--- START ---

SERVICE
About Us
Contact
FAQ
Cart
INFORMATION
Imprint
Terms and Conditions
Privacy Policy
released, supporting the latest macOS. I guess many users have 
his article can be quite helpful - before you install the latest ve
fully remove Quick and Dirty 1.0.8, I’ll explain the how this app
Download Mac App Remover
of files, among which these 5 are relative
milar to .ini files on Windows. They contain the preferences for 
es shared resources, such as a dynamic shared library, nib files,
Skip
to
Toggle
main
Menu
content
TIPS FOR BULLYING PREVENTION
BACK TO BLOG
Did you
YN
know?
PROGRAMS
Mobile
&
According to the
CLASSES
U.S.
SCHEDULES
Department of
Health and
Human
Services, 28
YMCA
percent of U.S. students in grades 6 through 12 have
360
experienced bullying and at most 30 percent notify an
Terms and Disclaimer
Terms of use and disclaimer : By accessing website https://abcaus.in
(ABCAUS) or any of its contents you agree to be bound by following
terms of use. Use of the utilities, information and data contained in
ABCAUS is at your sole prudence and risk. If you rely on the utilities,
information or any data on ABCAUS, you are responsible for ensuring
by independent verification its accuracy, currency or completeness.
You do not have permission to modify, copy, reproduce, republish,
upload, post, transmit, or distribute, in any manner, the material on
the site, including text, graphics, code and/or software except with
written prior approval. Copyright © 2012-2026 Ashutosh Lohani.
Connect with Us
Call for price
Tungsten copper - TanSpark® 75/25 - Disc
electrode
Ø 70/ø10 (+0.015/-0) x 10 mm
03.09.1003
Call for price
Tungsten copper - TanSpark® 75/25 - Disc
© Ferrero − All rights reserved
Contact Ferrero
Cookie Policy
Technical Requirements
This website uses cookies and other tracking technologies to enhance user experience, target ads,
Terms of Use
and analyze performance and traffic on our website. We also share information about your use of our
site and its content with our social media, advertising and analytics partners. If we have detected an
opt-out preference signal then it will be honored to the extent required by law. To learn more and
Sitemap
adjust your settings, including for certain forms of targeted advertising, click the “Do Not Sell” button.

--- END ---

Repeat every entry exactly as written above.

SERVICE
About Us
Contact
FAQ
Cart
INFORMATION
Imprint
Terms and Conditions
Privacy Policy
released, supporting the latest macOS. I guess many users have 
his article can be quite helpful - before you install the latest ve
fully remove Quick and Dirty 1.0.8, I’ll explain the how this app
Download Mac App Remover
of files, among which these 5 are relative
milar to .ini files on Windows. They contain the preferences for 
es shared resources, such as a dynamic shared library, nib files,
Skip
to
Toggle
main
Menu
content
TIPS FOR BULLYING PREVENTION
BACK TO BLOG
Did you
YN
know?
PROGRAMS
Mobile
&
According to the
CLASSES
U.S.
SCHEDULES
Department of
Health and
Human
Services, 28
YMCA
percent of U.S. students in grades 6 through 12 have
360
experienced bullying and at most 30 percent notify an
Terms and Disclaimer
Terms of use and disclaimer : By accessing website https://abcaus.in
(ABCAUS) or any of its contents you agree to be bound by following
terms of use. Use of the utilities, information and data contained in
ABCAUS is at your sole prudence and risk. If you rely on the utilities,
information or any data on ABCAUS, you are responsible for ensuring
by independent verification its accuracy, currency or completeness.
You do not have permission to modify, copy, reproduce, republish,
upload, post, transmit, or distribute, in any manner, the material on
the site, including text, graphics, code and/or software except with
written prior approval. Copyright © 2012-2026 Ashutosh Lohani.
Connect with Us
Call for price
Tungsten copper - TanSpark® 75/25 - Disc
electrode
Ø 70/ø10 (+0.015/-0) x 10 mm
03.09.1003
Call for price
Tungsten copper - TanSpark® 75/25 - Disc
© Ferrero − All rights reserved
Contact Ferrero
Cookie Policy
Technical Requirements
This website uses cookies and other tracking technologies to enhance user experience, target ads,
Terms of Use
and analyze performance and traffic on our website. We also share information about your use of our
site and its content with our social media, advertising and analytics partners. If we have detected an
opt-out preference signal then it will be honored to the extent required by law. To learn more and
Sitemap
adjust your settings, including for certain forms of targeted advertising, click the “Do Not Sell” button.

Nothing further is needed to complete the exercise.